I think diggers and dumpers fascinate kids in the same way that they are drawn to dinosaurs. They both have a timeless appeal. The technique of stop motion is very tangible - the characters look like you can just pick them up and play with them. It's a safe, lovely, bright, colourful world, which is very appealing. Curtis Jobling did a fantastic job designing the show - it's very simple and stylized but has such charm.
— Interview with Sarah Ball, Gurgle.com

Bob the Builder has been parodied by Robot Chicken in the episode "More Blood, More Chocolate", and by Comedy Inc. as Bodgy Builder.

Bob has also been parodied on Cartoon Network's MAD on several occasions.

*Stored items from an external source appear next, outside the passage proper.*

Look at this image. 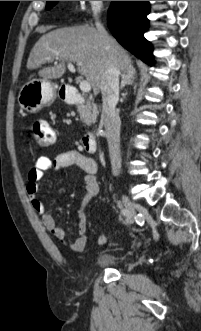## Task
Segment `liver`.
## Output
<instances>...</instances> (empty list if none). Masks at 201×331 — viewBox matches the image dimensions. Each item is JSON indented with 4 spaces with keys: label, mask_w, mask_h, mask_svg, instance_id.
<instances>
[{
    "label": "liver",
    "mask_w": 201,
    "mask_h": 331,
    "mask_svg": "<svg viewBox=\"0 0 201 331\" xmlns=\"http://www.w3.org/2000/svg\"><path fill=\"white\" fill-rule=\"evenodd\" d=\"M67 61L76 63L95 95L105 82L109 64H115L124 73H135L124 48L107 33L89 26L60 28L41 36L30 52L27 68L34 70L54 62V66L43 68L38 74L45 80L57 79L65 73Z\"/></svg>",
    "instance_id": "obj_1"
}]
</instances>
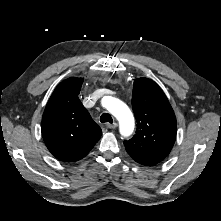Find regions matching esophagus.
<instances>
[{
  "mask_svg": "<svg viewBox=\"0 0 221 221\" xmlns=\"http://www.w3.org/2000/svg\"><path fill=\"white\" fill-rule=\"evenodd\" d=\"M106 126H107V128H109V129H115V128L118 126V124L115 122V123H113V124H107Z\"/></svg>",
  "mask_w": 221,
  "mask_h": 221,
  "instance_id": "34e87169",
  "label": "esophagus"
}]
</instances>
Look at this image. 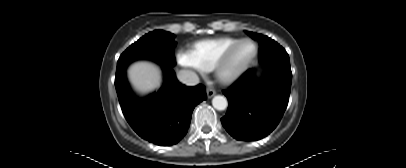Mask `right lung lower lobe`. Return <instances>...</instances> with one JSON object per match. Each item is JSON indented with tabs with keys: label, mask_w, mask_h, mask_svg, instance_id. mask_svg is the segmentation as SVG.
I'll use <instances>...</instances> for the list:
<instances>
[{
	"label": "right lung lower lobe",
	"mask_w": 406,
	"mask_h": 168,
	"mask_svg": "<svg viewBox=\"0 0 406 168\" xmlns=\"http://www.w3.org/2000/svg\"><path fill=\"white\" fill-rule=\"evenodd\" d=\"M162 87L144 98L130 89L125 71L116 72L115 87L123 114L143 139L159 146L178 143L187 133L193 109L207 98L204 86L178 82L171 65H162Z\"/></svg>",
	"instance_id": "right-lung-lower-lobe-1"
}]
</instances>
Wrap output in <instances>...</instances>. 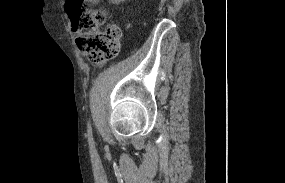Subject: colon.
I'll list each match as a JSON object with an SVG mask.
<instances>
[{"label": "colon", "instance_id": "1", "mask_svg": "<svg viewBox=\"0 0 285 183\" xmlns=\"http://www.w3.org/2000/svg\"><path fill=\"white\" fill-rule=\"evenodd\" d=\"M87 0H66L65 12L70 20L79 50L93 61L113 58L120 51L121 29L110 25L102 30L105 13L86 7Z\"/></svg>", "mask_w": 285, "mask_h": 183}]
</instances>
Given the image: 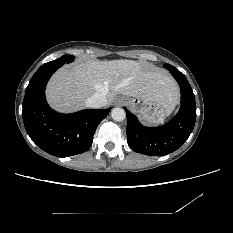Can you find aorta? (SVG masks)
Instances as JSON below:
<instances>
[{"label": "aorta", "instance_id": "1", "mask_svg": "<svg viewBox=\"0 0 233 233\" xmlns=\"http://www.w3.org/2000/svg\"><path fill=\"white\" fill-rule=\"evenodd\" d=\"M111 116L115 121H123L126 117V112L123 108L116 107L111 111Z\"/></svg>", "mask_w": 233, "mask_h": 233}]
</instances>
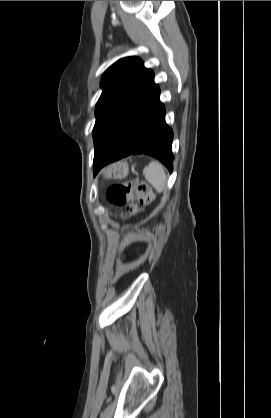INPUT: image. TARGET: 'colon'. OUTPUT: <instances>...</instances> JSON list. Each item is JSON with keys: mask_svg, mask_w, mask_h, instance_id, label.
Segmentation results:
<instances>
[{"mask_svg": "<svg viewBox=\"0 0 271 418\" xmlns=\"http://www.w3.org/2000/svg\"><path fill=\"white\" fill-rule=\"evenodd\" d=\"M108 201L114 205H126L129 215L139 212L141 206L151 202L153 194L149 185L143 181L120 182L111 185L106 191ZM137 198L138 204L131 201Z\"/></svg>", "mask_w": 271, "mask_h": 418, "instance_id": "colon-1", "label": "colon"}]
</instances>
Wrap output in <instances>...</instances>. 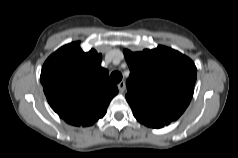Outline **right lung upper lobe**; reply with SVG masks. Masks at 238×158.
Masks as SVG:
<instances>
[{
	"mask_svg": "<svg viewBox=\"0 0 238 158\" xmlns=\"http://www.w3.org/2000/svg\"><path fill=\"white\" fill-rule=\"evenodd\" d=\"M102 55L83 52L79 42L67 44L44 63L40 80L53 110L67 123L90 126L102 118L118 93L109 72L100 66Z\"/></svg>",
	"mask_w": 238,
	"mask_h": 158,
	"instance_id": "obj_1",
	"label": "right lung upper lobe"
}]
</instances>
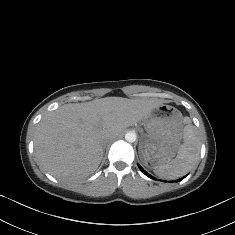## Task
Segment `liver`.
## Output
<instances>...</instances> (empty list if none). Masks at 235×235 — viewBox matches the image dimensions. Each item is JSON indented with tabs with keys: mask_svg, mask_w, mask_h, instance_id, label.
I'll list each match as a JSON object with an SVG mask.
<instances>
[{
	"mask_svg": "<svg viewBox=\"0 0 235 235\" xmlns=\"http://www.w3.org/2000/svg\"><path fill=\"white\" fill-rule=\"evenodd\" d=\"M161 104L157 98L107 97L49 112L34 131L40 170L63 182L89 176L103 158L101 142L136 125Z\"/></svg>",
	"mask_w": 235,
	"mask_h": 235,
	"instance_id": "obj_1",
	"label": "liver"
}]
</instances>
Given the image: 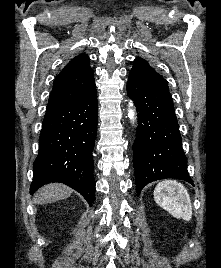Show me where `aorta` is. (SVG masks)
<instances>
[{"label": "aorta", "instance_id": "obj_1", "mask_svg": "<svg viewBox=\"0 0 221 268\" xmlns=\"http://www.w3.org/2000/svg\"><path fill=\"white\" fill-rule=\"evenodd\" d=\"M131 106H132V104L129 103V107H131ZM128 117H129V119H130L132 122H134L135 119H136V117H135V111L129 108V110H128Z\"/></svg>", "mask_w": 221, "mask_h": 268}]
</instances>
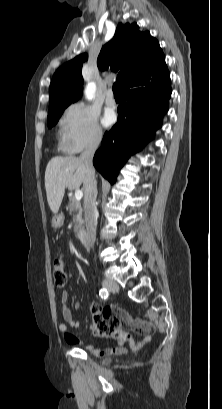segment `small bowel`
Here are the masks:
<instances>
[{"instance_id": "obj_1", "label": "small bowel", "mask_w": 222, "mask_h": 409, "mask_svg": "<svg viewBox=\"0 0 222 409\" xmlns=\"http://www.w3.org/2000/svg\"><path fill=\"white\" fill-rule=\"evenodd\" d=\"M70 295L68 292H63L61 294V305H62V318L63 322L58 324V329L63 334L65 341L72 346L79 345L81 340L75 336L73 333L69 331L71 329L79 328L80 324L77 319L73 316V310L70 306ZM76 309L80 307L79 304H75L74 306ZM113 310V319L117 320L119 323V327L121 331L125 334L122 340H119V345L114 348H105L99 349L92 346H88V351L93 354L94 356H106L111 354H125L127 352V348L125 347V343H128L132 349H140L146 343L150 341L149 333L151 330L154 329V324L143 321V320H135L132 319L129 314L120 308L112 307ZM129 332H135L138 334L144 335L142 339L139 341H134L130 336Z\"/></svg>"}]
</instances>
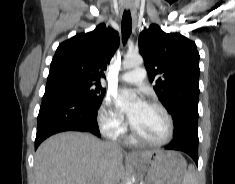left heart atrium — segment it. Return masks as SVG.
Masks as SVG:
<instances>
[{"label": "left heart atrium", "instance_id": "1", "mask_svg": "<svg viewBox=\"0 0 235 184\" xmlns=\"http://www.w3.org/2000/svg\"><path fill=\"white\" fill-rule=\"evenodd\" d=\"M129 96L130 94L126 91H120L115 95L114 102L117 110L126 114L130 124L134 126L142 111L147 107V104L138 93H134L132 100L129 99Z\"/></svg>", "mask_w": 235, "mask_h": 184}]
</instances>
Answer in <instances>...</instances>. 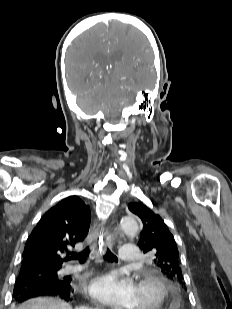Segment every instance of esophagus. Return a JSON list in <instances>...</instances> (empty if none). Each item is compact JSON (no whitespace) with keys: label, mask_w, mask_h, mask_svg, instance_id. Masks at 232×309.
Returning a JSON list of instances; mask_svg holds the SVG:
<instances>
[{"label":"esophagus","mask_w":232,"mask_h":309,"mask_svg":"<svg viewBox=\"0 0 232 309\" xmlns=\"http://www.w3.org/2000/svg\"><path fill=\"white\" fill-rule=\"evenodd\" d=\"M112 247L109 230L103 224L96 227L92 233V254L98 257Z\"/></svg>","instance_id":"34e87169"}]
</instances>
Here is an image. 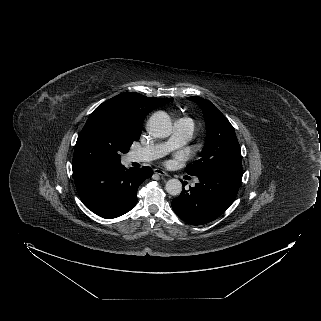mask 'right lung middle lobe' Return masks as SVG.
Listing matches in <instances>:
<instances>
[{"label":"right lung middle lobe","mask_w":321,"mask_h":321,"mask_svg":"<svg viewBox=\"0 0 321 321\" xmlns=\"http://www.w3.org/2000/svg\"><path fill=\"white\" fill-rule=\"evenodd\" d=\"M139 137L109 112L94 110L78 136L72 169L118 164L121 154Z\"/></svg>","instance_id":"right-lung-middle-lobe-1"}]
</instances>
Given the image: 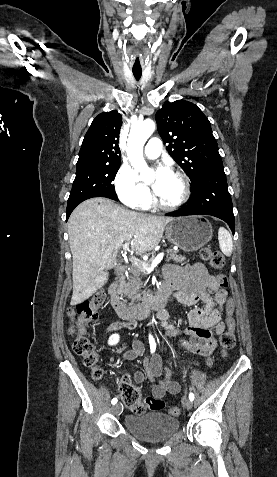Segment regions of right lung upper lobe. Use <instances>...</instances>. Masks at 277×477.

In the episode "S'UP / Mouse M.D.", Bob is seen with a smashed thumb and asks "Can we fix it?" In another episode, Bob encounters the title character of Handy Manny, whom he tells to "Stop copying my show!"

A New Yorker cartoon shows a parent in a toy store asking for toys depicting Alex the Architect, supposedly a white-collar equivalent to Bob the Builder.

Some have complained about technical errors and lack of proper safety practices in the programme, especially the absence of protective eyewear. However, in later episodes, Bob is seen using safety glasses.

==Video games==
Various video game publishers released Bob the Builder video games throughout the 2000s:

- Fix It Fun! (Game Boy Color, NTSC/PAL) - 2000
- Can We Fix It? (PC, PS1, NTSC/PAL) - 2001
- Bob Builds a Park (PC, NTSC/PAL) - 2002
- Bob's Castle Adventure (PC, NTSC/PAL) - 2003
- Project: Build It (PS2, PAL only) - 2005
- Bob the Builder: Festival of Fun (PS2, Wii, Nintendo DS, PAL only) - 2007
- Bob the Builder: Can-Do-Zoo (PC, NTSC/PAL) - 2008

In the United States, Bob the Builder: Can We Fix It?s computer version sold 350,000 copies and earned $6.1 million by August 2006, after its release in August 2001. It was the country's 50th best-selling computer game between January 2000 and August 2006. Combined sales of all Bob the Builder computer games released between January 2000 and August 2006 had reached 520,000 units in the United States by the latter date.